Perspective from Jeffrey R. Starke, MD

“To our knowledge, this is the first study in which a diagnostic score is developed exclusively in children infected with HIV by using methods recommended for diagnostic prediction models,” Olivier Marcy, MD, PhD, a clinical epidemiologist at the University of Bordeaux in France, and colleagues wrote. “Previous pediatric TB diagnostic scores and algorithms were mostly based on expert opinion and often lacked validation.”

Marcy and colleagues noted that diagnostic challenges are greater in children infected with HIV, and that immunodeficiency reduces sensitivity of immunologic tests for TB infection. According to the researchers, of the 40,000 TB-related deaths in children infected with HIV, 90% occurred in those not receiving TB treatment.

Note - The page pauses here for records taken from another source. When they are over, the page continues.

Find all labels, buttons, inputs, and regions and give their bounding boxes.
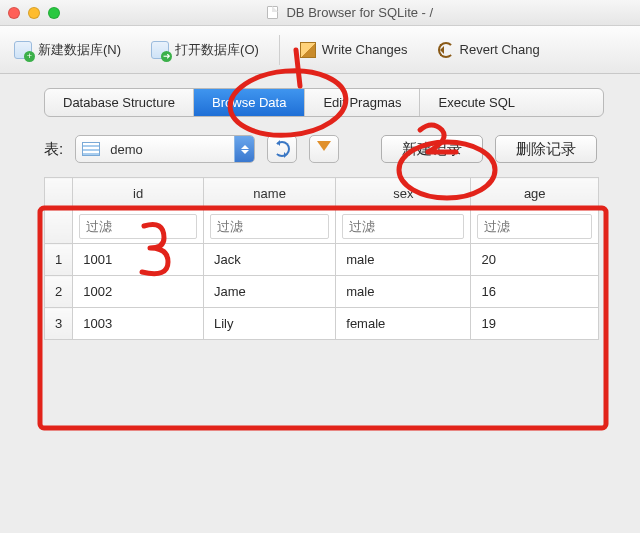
table-row[interactable]: 3 1003 Lily female 19 — [45, 308, 599, 340]
write-changes-label: Write Changes — [322, 42, 408, 57]
main-toolbar: + 新建数据库(N) ➜ 打开数据库(O) Write Changes Reve… — [0, 26, 640, 74]
cell-name[interactable]: Jack — [203, 244, 335, 276]
database-new-icon: + — [14, 41, 32, 59]
cell-id[interactable]: 1001 — [73, 244, 204, 276]
col-header-name[interactable]: name — [203, 178, 335, 210]
cell-id[interactable]: 1002 — [73, 276, 204, 308]
filter-age[interactable] — [477, 214, 592, 239]
tab-execute-sql[interactable]: Execute SQL — [420, 89, 533, 116]
table-select[interactable]: demo — [75, 135, 255, 163]
write-changes-button[interactable]: Write Changes — [300, 42, 408, 58]
document-icon — [267, 6, 278, 19]
cell-age[interactable]: 20 — [471, 244, 599, 276]
cell-age[interactable]: 19 — [471, 308, 599, 340]
window-title-text: DB Browser for SQLite - / — [286, 5, 433, 20]
cell-sex[interactable]: male — [336, 276, 471, 308]
row-number: 1 — [45, 244, 73, 276]
database-open-icon: ➜ — [151, 41, 169, 59]
tab-database-structure[interactable]: Database Structure — [45, 89, 194, 116]
refresh-button[interactable] — [267, 135, 297, 163]
undo-icon — [438, 42, 454, 58]
toolbar-separator — [279, 35, 280, 65]
window-title: DB Browser for SQLite - / — [68, 5, 632, 20]
close-window-button[interactable] — [8, 7, 20, 19]
data-table[interactable]: id name sex age 1 1001 Jack male 20 2 10… — [44, 177, 599, 340]
cell-sex[interactable]: female — [336, 308, 471, 340]
cell-name[interactable]: Jame — [203, 276, 335, 308]
revert-changes-button[interactable]: Revert Chang — [438, 42, 540, 58]
new-database-label: 新建数据库(N) — [38, 41, 121, 59]
row-number: 3 — [45, 308, 73, 340]
minimize-window-button[interactable] — [28, 7, 40, 19]
tab-edit-pragmas[interactable]: Edit Pragmas — [305, 89, 420, 116]
filter-rownum — [45, 210, 73, 244]
table-icon — [82, 142, 100, 156]
cell-id[interactable]: 1003 — [73, 308, 204, 340]
new-database-button[interactable]: + 新建数据库(N) — [14, 41, 121, 59]
filter-id[interactable] — [79, 214, 197, 239]
row-number: 2 — [45, 276, 73, 308]
titlebar: DB Browser for SQLite - / — [0, 0, 640, 26]
col-header-id[interactable]: id — [73, 178, 204, 210]
browse-controls: 表: demo 新建记录 删除记录 — [0, 117, 640, 177]
filter-name[interactable] — [210, 214, 329, 239]
main-tabs: Database Structure Browse Data Edit Prag… — [44, 88, 604, 117]
open-database-button[interactable]: ➜ 打开数据库(O) — [151, 41, 259, 59]
table-filter-row — [45, 210, 599, 244]
table-row[interactable]: 1 1001 Jack male 20 — [45, 244, 599, 276]
new-record-button[interactable]: 新建记录 — [381, 135, 483, 163]
delete-record-button[interactable]: 删除记录 — [495, 135, 597, 163]
filter-sex[interactable] — [342, 214, 464, 239]
main-tabs-area: Database Structure Browse Data Edit Prag… — [0, 74, 640, 117]
table-label: 表: — [44, 140, 63, 159]
tab-browse-data[interactable]: Browse Data — [194, 89, 305, 116]
table-select-value: demo — [106, 142, 234, 157]
zoom-window-button[interactable] — [48, 7, 60, 19]
cell-age[interactable]: 16 — [471, 276, 599, 308]
table-header-row: id name sex age — [45, 178, 599, 210]
revert-changes-label: Revert Chang — [460, 42, 540, 57]
cell-name[interactable]: Lily — [203, 308, 335, 340]
updown-arrows-icon — [234, 136, 254, 162]
clear-filters-button[interactable] — [309, 135, 339, 163]
cell-sex[interactable]: male — [336, 244, 471, 276]
col-header-age[interactable]: age — [471, 178, 599, 210]
table-corner — [45, 178, 73, 210]
open-database-label: 打开数据库(O) — [175, 41, 259, 59]
funnel-icon — [317, 141, 331, 158]
table-row[interactable]: 2 1002 Jame male 16 — [45, 276, 599, 308]
col-header-sex[interactable]: sex — [336, 178, 471, 210]
pencil-icon — [300, 42, 316, 58]
refresh-icon — [274, 141, 290, 157]
window-controls — [8, 7, 60, 19]
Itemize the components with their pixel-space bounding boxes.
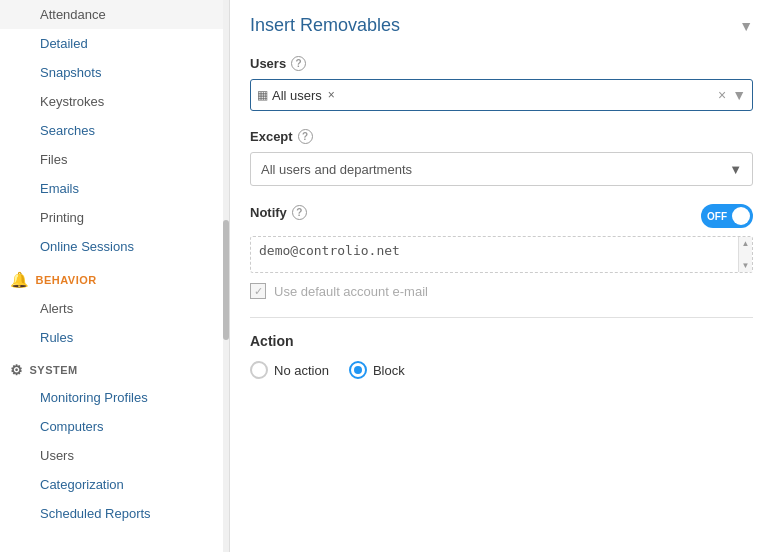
sidebar-item-printing[interactable]: Printing — [0, 203, 229, 232]
sidebar-item-monitoring-profiles[interactable]: Monitoring Profiles — [0, 383, 229, 412]
toggle-knob — [732, 207, 750, 225]
sidebar-item-users[interactable]: Users — [0, 441, 229, 470]
except-placeholder: All users and departments — [261, 162, 412, 177]
toggle-label: OFF — [707, 211, 727, 222]
sidebar-item-files[interactable]: Files — [0, 145, 229, 174]
users-tag-label: All users — [272, 88, 322, 103]
users-tag: ▦ All users × — [257, 88, 335, 103]
notify-label-row: Notify ? — [250, 205, 307, 220]
users-help-icon[interactable]: ? — [291, 56, 306, 71]
sidebar-item-searches[interactable]: Searches — [0, 116, 229, 145]
use-default-label: Use default account e-mail — [274, 284, 428, 299]
sidebar: Attendance Detailed Snapshots Keystrokes… — [0, 0, 230, 552]
sidebar-item-alerts[interactable]: Alerts — [0, 294, 229, 323]
notify-toggle[interactable]: OFF — [701, 204, 753, 228]
system-section-header: ⚙ SYSTEM — [0, 352, 229, 383]
users-section: Users ? ▦ All users × × ▼ — [250, 56, 753, 111]
sidebar-scroll: Attendance Detailed Snapshots Keystrokes… — [0, 0, 229, 528]
dropdown-button[interactable]: ▼ — [732, 87, 746, 103]
sidebar-item-attendance[interactable]: Attendance — [0, 0, 229, 29]
sidebar-scrollbar[interactable] — [223, 0, 229, 552]
page-title: Insert Removables — [250, 15, 400, 36]
checkmark-icon: ✓ — [254, 285, 263, 298]
except-dropdown[interactable]: All users and departments ▼ — [250, 152, 753, 186]
sidebar-item-rules[interactable]: Rules — [0, 323, 229, 352]
main-content: Insert Removables ▼ Users ? ▦ All users … — [230, 0, 773, 552]
email-scrollbar[interactable]: ▲ ▼ — [738, 237, 752, 272]
gear-icon: ⚙ — [10, 362, 24, 378]
sidebar-item-scheduled-reports[interactable]: Scheduled Reports — [0, 499, 229, 528]
sidebar-scrollbar-thumb[interactable] — [223, 220, 229, 340]
radio-block-inner — [354, 366, 362, 374]
sidebar-item-emails[interactable]: Emails — [0, 174, 229, 203]
chevron-down-icon: ▼ — [739, 18, 753, 34]
scroll-up-icon[interactable]: ▲ — [742, 239, 750, 248]
radio-block[interactable]: Block — [349, 361, 405, 379]
except-label: Except — [250, 129, 293, 144]
action-section: Action No action Block — [250, 333, 753, 379]
sidebar-item-computers[interactable]: Computers — [0, 412, 229, 441]
system-section-title: SYSTEM — [30, 364, 78, 376]
sidebar-item-categorization[interactable]: Categorization — [0, 470, 229, 499]
radio-block-label: Block — [373, 363, 405, 378]
use-default-row: ✓ Use default account e-mail — [250, 283, 753, 299]
folder-icon: ▦ — [257, 88, 268, 102]
except-section: Except ? All users and departments ▼ — [250, 129, 753, 186]
behavior-section-header: 🔔 BEHAVIOR — [0, 261, 229, 294]
email-textarea-container: ▲ ▼ — [250, 236, 753, 273]
use-default-checkbox[interactable]: ✓ — [250, 283, 266, 299]
radio-block-circle[interactable] — [349, 361, 367, 379]
notify-help-icon[interactable]: ? — [292, 205, 307, 220]
radio-no-action[interactable]: No action — [250, 361, 329, 379]
sidebar-item-online-sessions[interactable]: Online Sessions — [0, 232, 229, 261]
divider — [250, 317, 753, 318]
users-label-row: Users ? — [250, 56, 753, 71]
sidebar-item-snapshots[interactable]: Snapshots — [0, 58, 229, 87]
users-tag-input[interactable]: ▦ All users × × ▼ — [250, 79, 753, 111]
email-input[interactable] — [251, 237, 752, 269]
users-label: Users — [250, 56, 286, 71]
tag-controls: × ▼ — [718, 87, 746, 103]
notify-section: Notify ? OFF ▲ ▼ ✓ Use default account e… — [250, 204, 753, 299]
notify-row: Notify ? OFF — [250, 204, 753, 228]
sidebar-item-detailed[interactable]: Detailed — [0, 29, 229, 58]
tag-close-button[interactable]: × — [328, 88, 335, 102]
bell-icon: 🔔 — [10, 271, 30, 289]
radio-row: No action Block — [250, 361, 753, 379]
behavior-section-title: BEHAVIOR — [36, 274, 97, 286]
clear-button[interactable]: × — [718, 87, 726, 103]
scroll-down-icon[interactable]: ▼ — [742, 261, 750, 270]
sidebar-item-keystrokes[interactable]: Keystrokes — [0, 87, 229, 116]
notify-label: Notify — [250, 205, 287, 220]
except-help-icon[interactable]: ? — [298, 129, 313, 144]
radio-no-action-circle[interactable] — [250, 361, 268, 379]
action-label: Action — [250, 333, 753, 349]
page-title-row: Insert Removables ▼ — [250, 15, 753, 36]
toggle-container: OFF — [701, 204, 753, 228]
radio-no-action-label: No action — [274, 363, 329, 378]
except-label-row: Except ? — [250, 129, 753, 144]
except-chevron-icon: ▼ — [729, 162, 742, 177]
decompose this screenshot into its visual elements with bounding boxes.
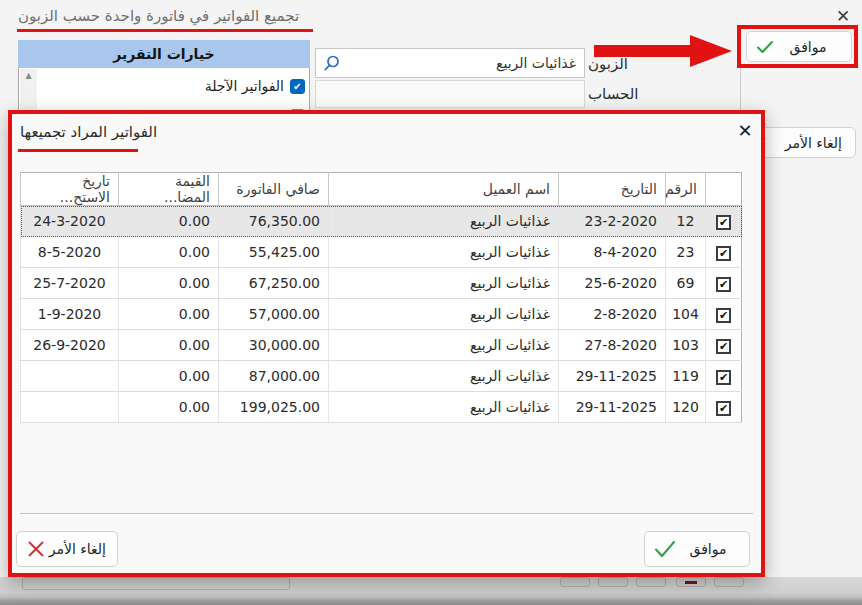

In their study, called PAANTHER, the researchers tested scores based on clinical assessment, chest radiography, QuantiFERON Gold In-Tube (QFT) TB testing, abdominal ultrasonography and sample collection for microbiology. They enrolled HIV-infected children with suspected TB who were aged 13 years or younger in eight hospitals in Burkina Faso, Cambodia, Cameroon and Vietnam from April 2011 to December 2014.

Using the results of the tests, the researchers created four TB diagnostic models using logistic regression: 1) all predictors included; 2) QFT excluded; 3) abdominal ultrasonography excluded; and 4) QFT and abdominal ultrasonography excluded.

Among 438 children enrolled in the study, 251 (57.3%) had TB, including 55 (12.6%) with culture- or Xpert MTB/RIF assay-confirmed TB, according to the researchers. In the final four models, they included the Xpert MTB/RIF assay, fever lasting more than 2 weeks, unremitting cough, hemoptysis and weight loss in the past 4 weeks, contact with a patient who had smear-positive TB, tachycardia, military TB, alveolar opacities and lymph nodes on the chest radiograph. They combined these with data from abdominal lymph nodes on the ultrasound and QFT results.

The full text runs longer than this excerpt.